### DESCRIPTION OF THE TASK
The listing, minus its pictures, is to be given again exactly.

### SOURCE DATA
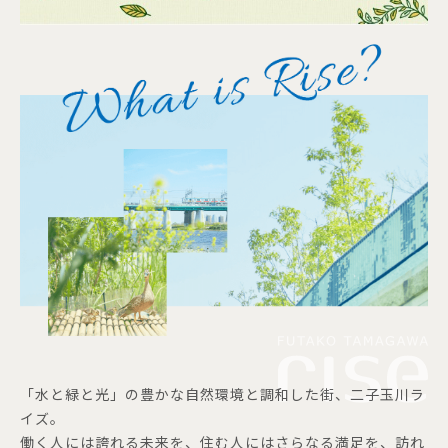
「水と緑と光」の豊かな自然環境と調和した街、二子玉川ラ
イズ。
働く人には誇れる未来を、住む人にはさらなる満足を、訪れ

### RESPONSE TO THIS TASK
「水と緑と光」の豊かな自然環境と調和した街、二子玉川ラ
イズ。
働く人には誇れる未来を、住む人にはさらなる満足を、訪れ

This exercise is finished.